美明は僕がファルコンというのを知っているはず。


SNSでやり取りしていた頃の僕は、好きじゃなかったのかと思った。


「でも少しずつ、隼人君のことを知って好きになっていったの」


美明がようやく僕の目を見る。


「隼人君はもう私のこと知っているんだよね?」


僕は「うん」と答えた。


「私、疑問に思っていたの。隼人君は昔の私を好きで、今の私たちに興味ないんじゃないかってね」


僕は何も言えなかった。


「だから私は名乗り出なかった。隼人君には昔を追って欲しくなかった。でもね、好きになっちゃったの」


そういって美明は僕を見つめる。


「そしたらね。

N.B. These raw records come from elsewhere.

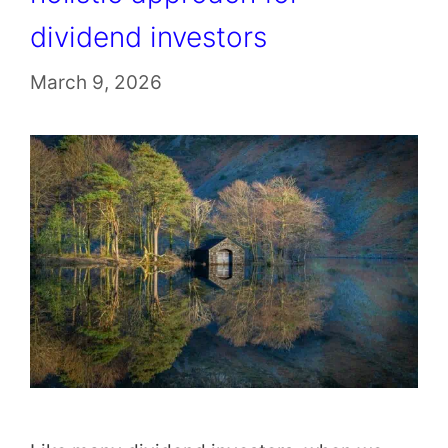
dividend investors
March 9, 2026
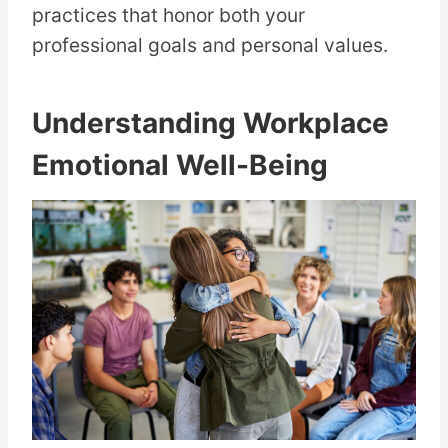
practices that honor both your
professional goals and personal values.
Understanding Workplace
Emotional Well-Being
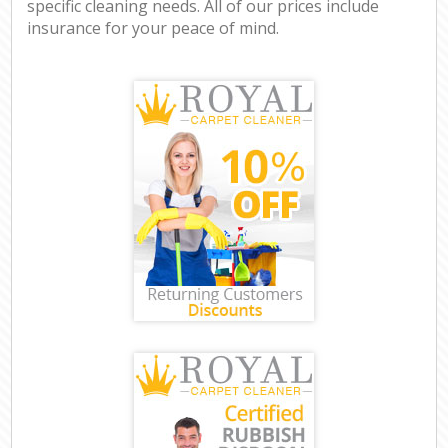
specific cleaning needs. All of our prices include
insurance for your peace of mind.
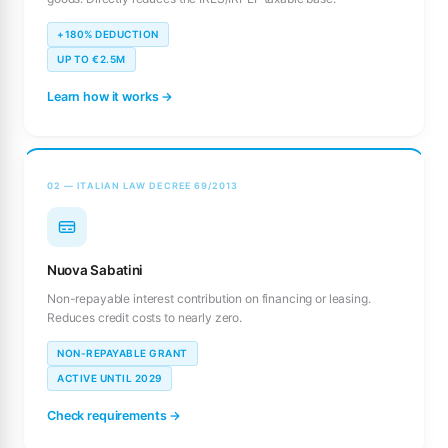
+180% DEDUCTION
UP TO €2.5M
Learn how it works →
02 — ITALIAN LAW DECREE 69/2013
Nuova Sabatini
Non-repayable interest contribution on financing or leasing.
Reduces credit costs to nearly zero.
NON-REPAYABLE GRANT
ACTIVE UNTIL 2029
Check requirements →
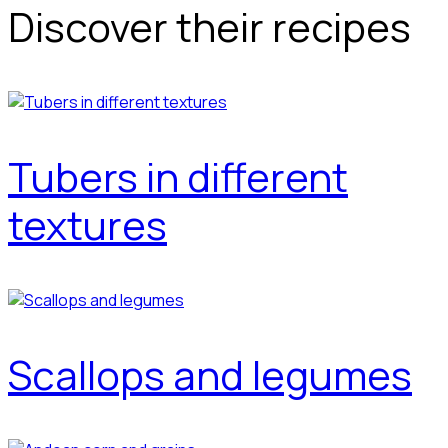
Discover their recipes
Tubers in different
textures
Scallops and legumes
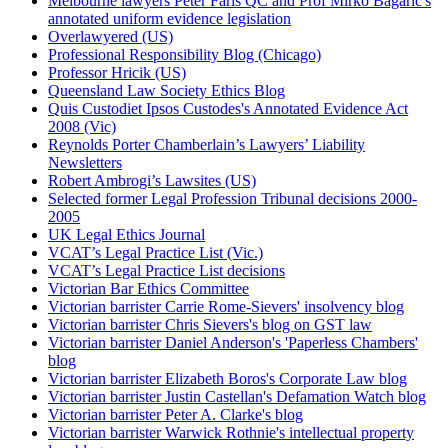
Melbourne lawyers Peter Faris QC and Prof Mirko Bagaric's
annotated uniform evidence legislation
Overlawyered (US)
Professional Responsibility Blog (Chicago)
Professor Hricik (US)
Queensland Law Society Ethics Blog
Quis Custodiet Ipsos Custodes's Annotated Evidence Act
2008 (Vic)
Reynolds Porter Chamberlain’s Lawyers’ Liability
Newsletters
Robert Ambrogi’s Lawsites (US)
Selected former Legal Profession Tribunal decisions 2000-
2005
UK Legal Ethics Journal
VCAT’s Legal Practice List (Vic.)
VCAT’s Legal Practice List decisions
Victorian Bar Ethics Committee
Victorian barrister Carrie Rome-Sievers' insolvency blog
Victorian barrister Chris Sievers's blog on GST law
Victorian barrister Daniel Anderson's 'Paperless Chambers'
blog
Victorian barrister Elizabeth Boros's Corporate Law blog
Victorian barrister Justin Castellan's Defamation Watch blog
Victorian barrister Peter A. Clarke's blog
Victorian barrister Warwick Rothnie's intellectual property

私が名乗り出れば、私に振り向いてくれるんじゃないかって思ったの。ひどい女でしょ」


僕は首を振った。


人を好きになったら、なんとしても振り向いて欲しいという気持ちが分かるからだ。


「そして長崎で最後あんな行動も取っちゃったし。あれで嫌われちゃったかなって。帰りの飛行機では後悔していたんだ」


僕は何も言えなかった。


「でもね。好きだから抑えられなかったの。ごめんなさい」


その言葉を聞いた瞬間、僕は胸の奥にあった迷いが、静かにほどけていった。


「こんな女です。隼人君を愛せる資格あるのかな」


美明が泣きだしそうになった。


「たしかに僕はアネモネが好きだった。でも今、目の前にいる美明のことが好きなんだ」


僕の言葉に美明が顔を上げる。


「明るくて、無邪気で……そしてかわいい。それに、旅行が好きなのにすぐバテて、道にも迷うところとか。危なっかしくてしょうがない。僕が近くで見ていないとね」


美明は恥ずかしそうにした。


「また旅行へ行こう。美味しいものをいっぱい食べよう。でもたまには僕が甘えてもいいかな。だって美明が好きだから」


美明は信じられないって顔をした。


「私も好きです。隼人く……隼人!」


美明が僕に抱き着いた。


僕も美明を抱きしめる。


細い華奢な体。


僕が守りたい。


そしてお互い顔を見つめ合って照れてしまった。


「ねえ隼人。私だけを見てね」


「もちろん」


「静羽や遊理香に浮気しない?」


僕は一瞬だけためらって「もちろん」と答えた。


「本当に?」


「当たり前だろ」


「もし浮気をしたら……」


「したら?」


美明が僕にキスをした。


この前みたいに震えたキスではなかった。


「こうして、何度でも奪い返すから」


「じゃあ僕も」


今度は僕からキスをした。



僕たちは2人で部室を出た。


外では静羽と遊理香がいる。


僕たち2人を見て


「あ~あ。美明にやられたか」と言い少し涙ぐむ遊理香。


「おめでとう……もしもの話ですけど、何かあったら私が黙っていませんからね」と言う静羽。


僕と美明がお互いを見た。


お互い照れながらも「大丈夫」としっかりと言った。


(完)

これにて、過去に好きだった少女が実は身近にいた件〜そして3人から告白されたので選ぶことにした〜は終わりです。お読みくださりありがとうございました。ラブコメで長編を書こうから始まり、自分なりにバランスを考えて書きました。とても楽しく、かつ悩みながらでよい思い出です。お読みいただいた皆様には、とにかく感謝です。ありがとうございました。